PROBLEM STATEMENT: All of the data should be output character for character, except the pictures.

STUDY MATERIAL:

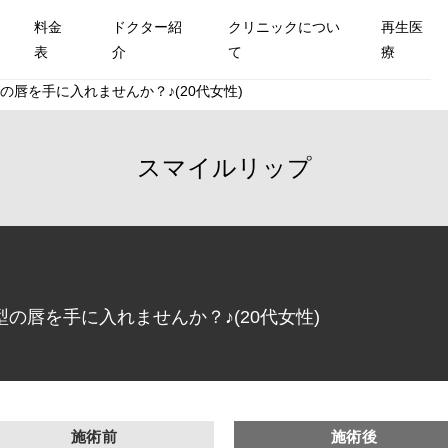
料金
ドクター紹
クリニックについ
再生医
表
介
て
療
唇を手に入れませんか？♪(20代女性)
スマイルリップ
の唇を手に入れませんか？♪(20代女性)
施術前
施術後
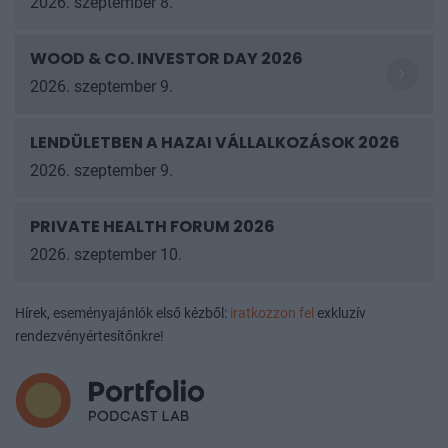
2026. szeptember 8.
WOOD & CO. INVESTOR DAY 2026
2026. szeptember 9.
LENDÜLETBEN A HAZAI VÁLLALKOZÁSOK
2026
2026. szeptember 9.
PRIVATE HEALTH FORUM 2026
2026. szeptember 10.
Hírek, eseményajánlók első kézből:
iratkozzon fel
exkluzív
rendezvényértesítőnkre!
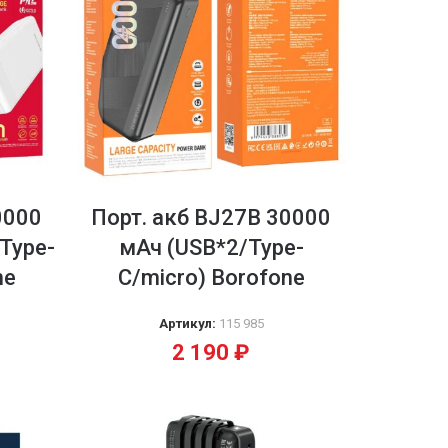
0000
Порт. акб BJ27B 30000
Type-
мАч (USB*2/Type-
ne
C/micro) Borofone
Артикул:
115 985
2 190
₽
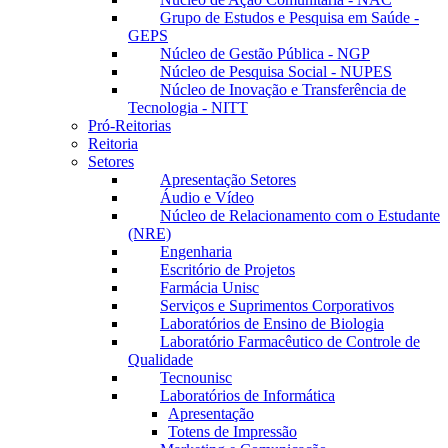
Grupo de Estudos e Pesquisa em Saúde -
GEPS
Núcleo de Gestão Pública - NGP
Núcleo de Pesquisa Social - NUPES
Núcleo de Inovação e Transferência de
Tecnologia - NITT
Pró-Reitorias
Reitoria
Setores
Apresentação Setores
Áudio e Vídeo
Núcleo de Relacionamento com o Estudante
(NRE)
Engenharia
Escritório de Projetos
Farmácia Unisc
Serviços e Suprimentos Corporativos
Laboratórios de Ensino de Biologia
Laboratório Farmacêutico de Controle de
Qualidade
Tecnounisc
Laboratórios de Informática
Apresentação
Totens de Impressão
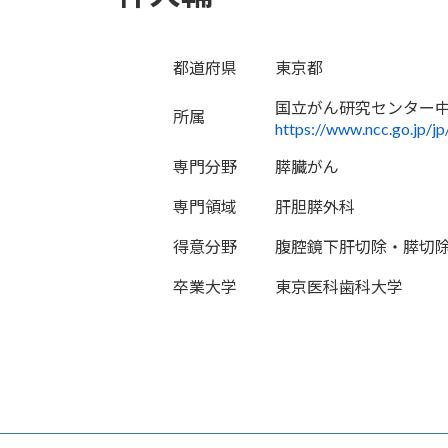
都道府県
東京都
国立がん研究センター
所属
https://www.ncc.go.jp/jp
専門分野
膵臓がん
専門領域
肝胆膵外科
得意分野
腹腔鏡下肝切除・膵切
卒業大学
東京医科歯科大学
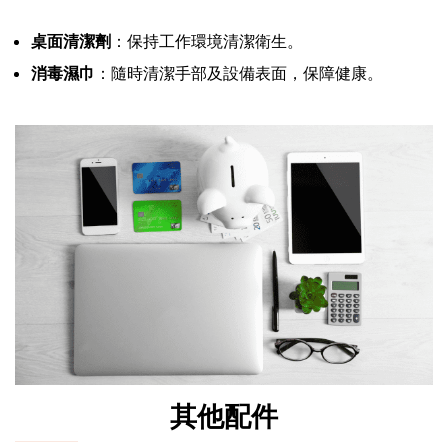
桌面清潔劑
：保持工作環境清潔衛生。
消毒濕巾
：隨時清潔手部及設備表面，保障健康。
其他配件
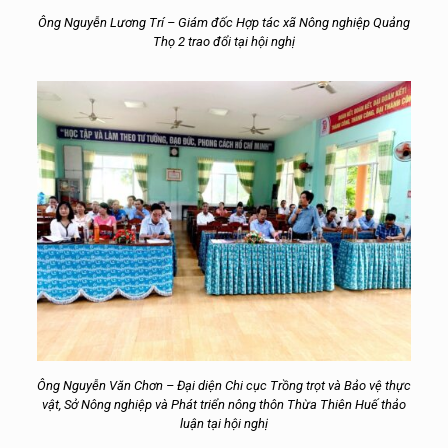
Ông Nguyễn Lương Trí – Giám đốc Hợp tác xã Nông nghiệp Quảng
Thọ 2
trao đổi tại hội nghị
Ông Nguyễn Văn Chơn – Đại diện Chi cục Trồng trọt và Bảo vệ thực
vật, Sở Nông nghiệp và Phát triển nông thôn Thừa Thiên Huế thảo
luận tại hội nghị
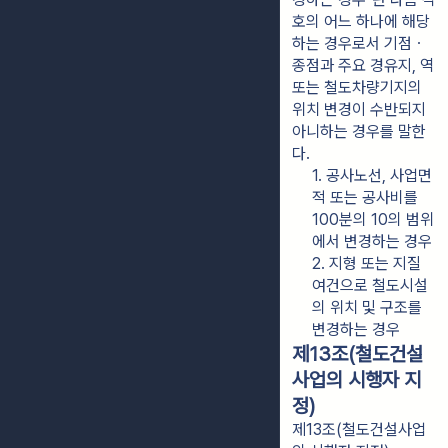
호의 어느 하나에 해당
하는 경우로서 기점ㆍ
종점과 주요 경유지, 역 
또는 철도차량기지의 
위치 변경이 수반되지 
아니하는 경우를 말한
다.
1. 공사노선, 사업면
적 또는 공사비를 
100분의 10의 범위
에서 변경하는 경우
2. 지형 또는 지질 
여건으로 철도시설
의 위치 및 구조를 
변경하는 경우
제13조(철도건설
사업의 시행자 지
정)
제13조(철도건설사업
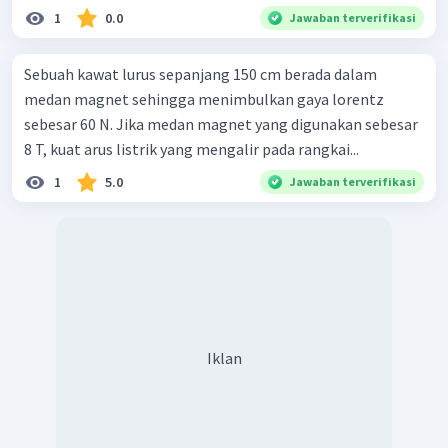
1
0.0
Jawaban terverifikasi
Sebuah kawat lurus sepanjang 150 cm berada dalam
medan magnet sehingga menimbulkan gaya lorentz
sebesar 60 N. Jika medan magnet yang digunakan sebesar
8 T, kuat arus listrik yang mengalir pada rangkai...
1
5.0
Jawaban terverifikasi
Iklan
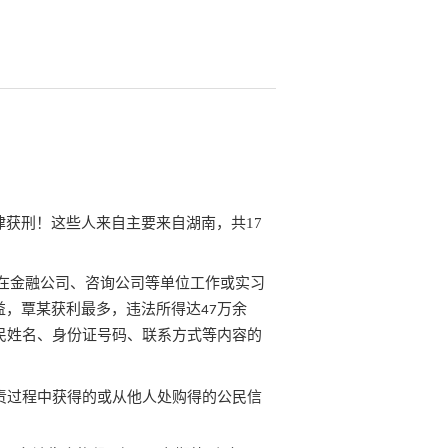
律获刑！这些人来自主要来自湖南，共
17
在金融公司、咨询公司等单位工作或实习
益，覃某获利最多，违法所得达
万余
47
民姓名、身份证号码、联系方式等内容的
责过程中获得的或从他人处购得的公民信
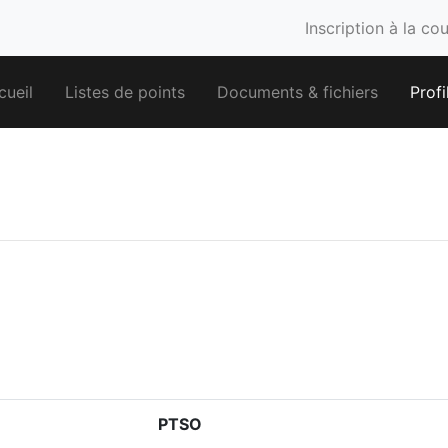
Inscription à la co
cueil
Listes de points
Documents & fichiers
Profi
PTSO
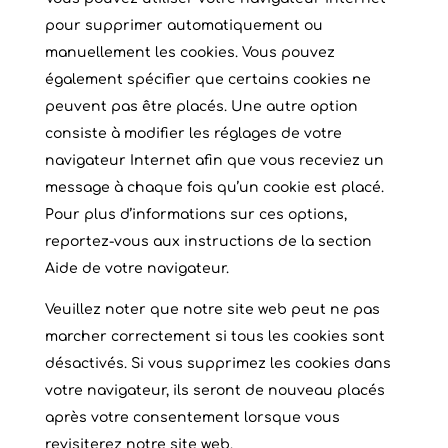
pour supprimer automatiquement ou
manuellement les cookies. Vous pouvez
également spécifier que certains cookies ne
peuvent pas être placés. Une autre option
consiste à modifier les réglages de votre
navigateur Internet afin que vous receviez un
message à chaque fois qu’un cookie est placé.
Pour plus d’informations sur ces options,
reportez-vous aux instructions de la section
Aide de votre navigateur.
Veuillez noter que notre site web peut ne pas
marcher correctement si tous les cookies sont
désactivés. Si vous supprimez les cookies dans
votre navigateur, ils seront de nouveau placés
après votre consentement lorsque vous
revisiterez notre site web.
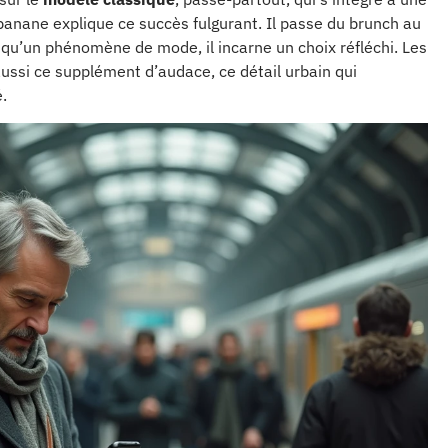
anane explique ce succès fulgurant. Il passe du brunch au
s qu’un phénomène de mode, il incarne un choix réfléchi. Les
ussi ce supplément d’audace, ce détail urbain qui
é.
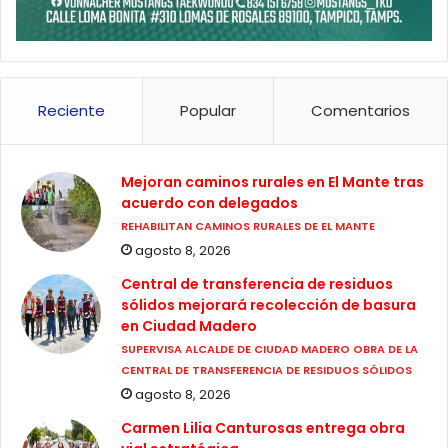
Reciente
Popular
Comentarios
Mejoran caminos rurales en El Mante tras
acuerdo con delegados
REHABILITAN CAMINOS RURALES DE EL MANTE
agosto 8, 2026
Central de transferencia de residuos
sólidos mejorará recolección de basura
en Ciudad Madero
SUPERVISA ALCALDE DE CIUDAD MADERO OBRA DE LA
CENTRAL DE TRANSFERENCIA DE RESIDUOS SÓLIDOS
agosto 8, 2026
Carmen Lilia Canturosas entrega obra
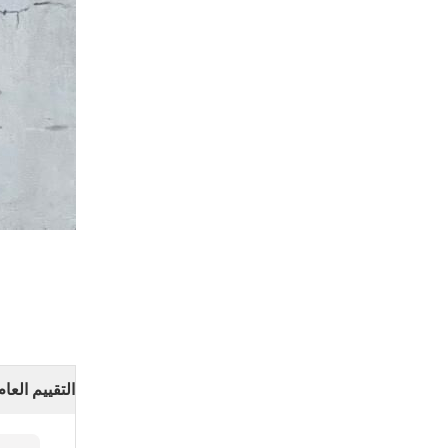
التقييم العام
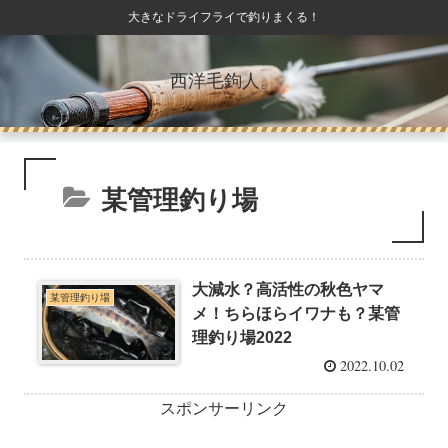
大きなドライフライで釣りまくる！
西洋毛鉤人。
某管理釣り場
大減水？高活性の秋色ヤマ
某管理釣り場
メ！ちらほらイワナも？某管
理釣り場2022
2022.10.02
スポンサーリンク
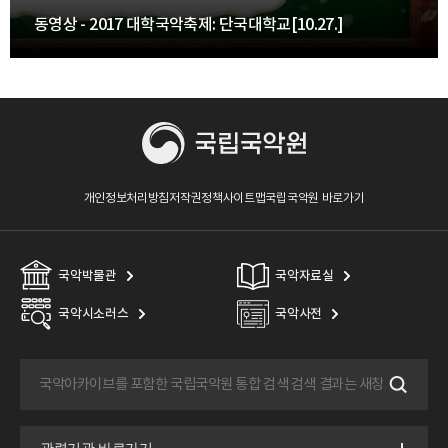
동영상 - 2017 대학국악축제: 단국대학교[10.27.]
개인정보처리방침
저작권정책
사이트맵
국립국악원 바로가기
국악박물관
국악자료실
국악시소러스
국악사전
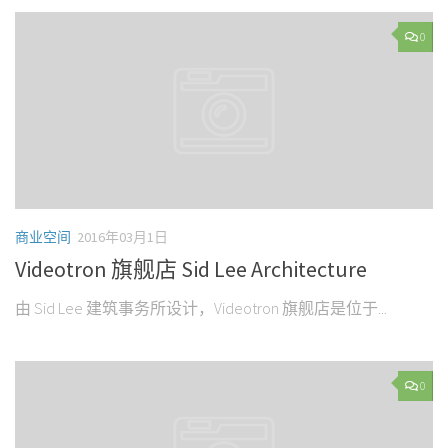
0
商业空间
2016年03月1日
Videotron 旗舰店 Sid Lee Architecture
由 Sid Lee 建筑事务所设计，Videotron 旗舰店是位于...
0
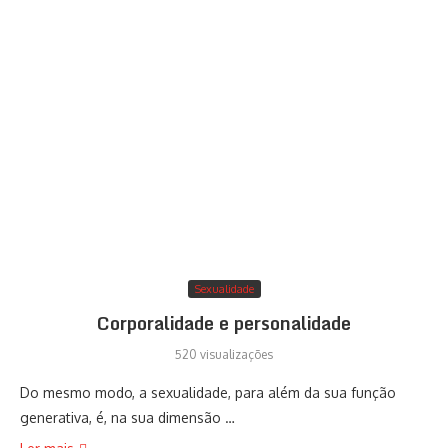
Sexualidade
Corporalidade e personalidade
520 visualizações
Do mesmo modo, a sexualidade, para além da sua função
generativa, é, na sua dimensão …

EXPECTED ANSWER:
料金
ドクター紹
クリニックについ
再生医
表
介
て
療
唇を手に入れませんか？♪(20代女性)
スマイルリップ
の唇を手に入れませんか？♪(20代女性)
施術前
施術後
2026. szeptember 8.
WOOD & CO. INVESTOR DAY 2026
2026. szeptember 9.
LENDÜLETBEN A HAZAI VÁLLALKOZÁSOK
2026
2026. szeptember 9.
PRIVATE HEALTH FORUM 2026
2026. szeptember 10.
Hírek, eseményajánlók első kézből:
iratkozzon fel
exkluzív
rendezvényértesítőnkre!
0000
Порт. акб BJ27B 30000
Type-
мАч (USB*2/Type-
ne
C/micro) Borofone
Артикул:
115 985
2 190
₽
Grupo de Estudos e Pesquisa em Saúde -
GEPS
Núcleo de Gestão Pública - NGP
Núcleo de Pesquisa Social - NUPES
Núcleo de Inovação e Transferência de
Tecnologia - NITT
Pró-Reitorias
Reitoria
Setores
Apresentação Setores
Áudio e Vídeo
Núcleo de Relacionamento com o Estudante
(NRE)
Engenharia
Escritório de Projetos
Farmácia Unisc
Serviços e Suprimentos Corporativos
Laboratórios de Ensino de Biologia
Laboratório Farmacêutico de Controle de
Qualidade
Tecnounisc
Laboratórios de Informática
Apresentação
Totens de Impressão
都道府県
東京都
国立がん研究センター
所属
https://www.ncc.go.jp/jp
専門分野
膵臓がん
専門領域
肝胆膵外科
得意分野
腹腔鏡下肝切除・膵切
卒業大学
東京医科歯科大学
桌面清潔劑
：保持工作環境清潔衛生。
消毒濕巾
：隨時清潔手部及設備表面，保障健康。
其他配件
Ông Nguyễn Lương Trí – Giám đốc Hợp tác xã Nông nghiệp Quảng
Thọ 2
trao đổi tại hội nghị
Ông Nguyễn Văn Chơn – Đại diện Chi cục Trồng trọt và Bảo vệ thực
vật, Sở Nông nghiệp và Phát triển nông thôn Thừa Thiên Huế thảo
luận tại hội nghị
호의 어느 하나에 해당
하는 경우로서 기점ㆍ
종점과 주요 경유지, 역 
또는 철도차량기지의 
위치 변경이 수반되지 
아니하는 경우를 말한
다.
1. 공사노선, 사업면
적 또는 공사비를 
100분의 10의 범위
에서 변경하는 경우
2. 지형 또는 지질 
여건으로 철도시설
의 위치 및 구조를 
변경하는 경우
제13조(철도건설
사업의 시행자 지
정)
제13조(철도건설사업
1
0.0
Jawaban terverifikasi
Sebuah kawat lurus sepanjang 150 cm berada dalam
medan magnet sehingga menimbulkan gaya lorentz
sebesar 60 N. Jika medan magnet yang digunakan sebesar
8 T, kuat arus listrik yang mengalir pada rangkai...
1
5.0
Jawaban terverifikasi
Iklan
律获刑！这些人来自主要来自湖南，共
17
在金融公司、咨询公司等单位工作或实习
益，覃某获利最多，违法所得达
万余
47
民姓名、身份证号码、联系方式等内容的
责过程中获得的或从他人处购得的公民信
Inscription à la co
cueil
Listes de points
Documents & fichiers
Profi
PTSO
pour supprimer automatiquement ou
manuellement les cookies. Vous pouvez
également spécifier que certains cookies ne
peuvent pas être placés. Une autre option
consiste à modifier les réglages de votre
navigateur Internet afin que vous receviez un
message à chaque fois qu’un cookie est placé.
Pour plus d’informations sur ces options,
reportez-vous aux instructions de la section
Aide de votre navigateur.
Veuillez noter que notre site web peut ne pas
marcher correctement si tous les cookies sont
désactivés. Si vous supprimez les cookies dans
votre navigateur, ils seront de nouveau placés
après votre consentement lorsque vous
revisiterez notre site web.
anane explique ce succès fulgurant. Il passe du brunch au
s qu’un phénomène de mode, il incarne un choix réfléchi. Les
ussi ce supplément d’audace, ce détail urbain qui
é.
Reciente
Popular
Comentarios
Mejoran caminos rurales en El Mante tras
acuerdo con delegados
REHABILITAN CAMINOS RURALES DE EL MANTE
agosto 8, 2026
Central de transferencia de residuos
sólidos mejorará recolección de basura
en Ciudad Madero
SUPERVISA ALCALDE DE CIUDAD MADERO OBRA DE LA
CENTRAL DE TRANSFERENCIA DE RESIDUOS SÓLIDOS
agosto 8, 2026
Carmen Lilia Canturosas entrega obra
التقييم العام
大きなドライフライで釣りまくる！
西洋毛鉤人。
某管理釣り場
大減水？高活性の秋色ヤマ
某管理釣り場
メ！ちらほらイワナも？某管
理釣り場2022
2022.10.02
スポンサーリンク
동영상 - 2017 대학국악축제: 단국대학교[10.27.]
개인정보처리방침
저작권정책
사이트맵
국립국악원 바로가기
국악박물관
국악자료실
국악시소러스
국악사전
0
商业空间
2016年03月1日
Videotron 旗舰店 Sid Lee Architecture
由 Sid Lee 建筑事务所设计，Videotron 旗舰店是位于...
0
Sexualidade
Corporalidade e personalidade
520 visualizações
Do mesmo modo, a sexualidade, para além da sua função
generativa, é, na sua dimensão …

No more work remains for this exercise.